[Extracted page text data]
────────

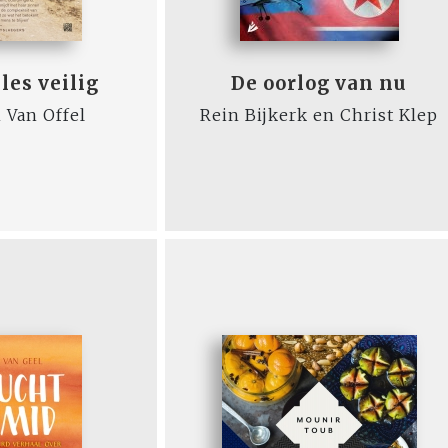
lles veilig
De oorlog van nu
 Van Offel
Rein Bijkerk en Christ Klep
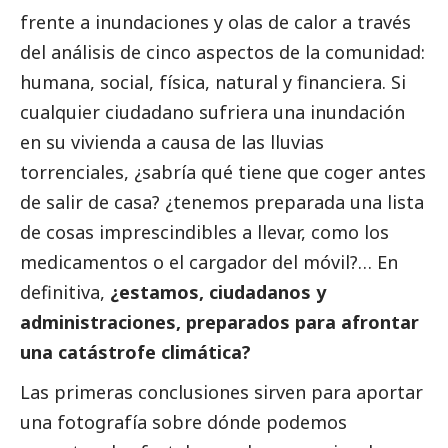
frente a inundaciones y olas de calor a través
del análisis de cinco aspectos de la comunidad:
humana,
social
, física, natural y financiera. Si
cualquier ciudadano sufriera una inundación
en su vivienda a causa de las lluvias
torrenciales, ¿sabría qué tiene que coger antes
de salir de casa? ¿tenemos preparada una lista
de cosas imprescindibles a llevar, como los
medicamentos o el cargador del móvil?… En
definitiva,
¿estamos, ciudadanos y
administraciones, preparados para afrontar
una catástrofe climática?
Las primeras conclusiones sirven para aportar
una fotografía sobre dónde podemos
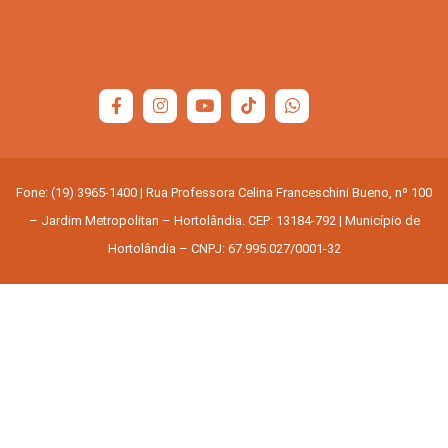
Fone: (19) 3965-1400 | Rua Professora Celina Franceschini Bueno, nº 100
– Jardim Metropolitan – Hortolândia. CEP: 13184-792 | Município de
Hortolândia – CNPJ: 67.995.027/0001-32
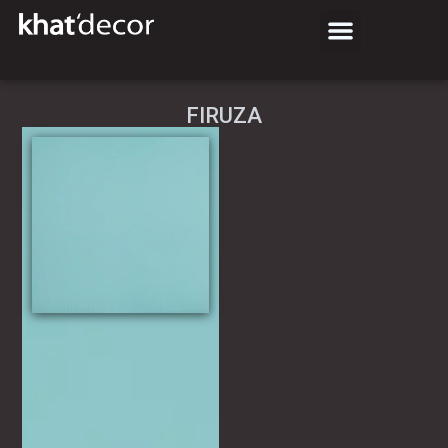
FIRUZA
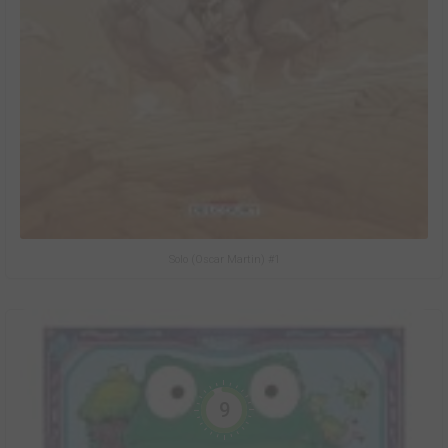
Solo (Oscar Martin) #1
9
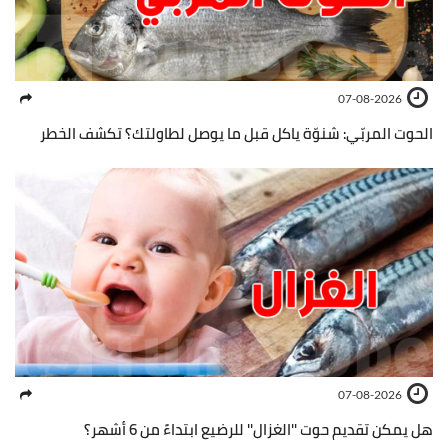
07-08-2026
الحوت المربّي: شنوّة ياكل قبل ما يوصل لطاولتك؟ تكشف الخطر
07-08-2026
هل يمكن تقديم حوت ''الغزال'' للرضيع ابتداءً من 6 أشهر؟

────────

Read through the lines above and collect those that contain the string "Hortolândia".

– Jardim Metropolitan – Hortolândia. CEP: 13184-792 | Município de
Hortolândia – CNPJ: 67.995.027/0001-32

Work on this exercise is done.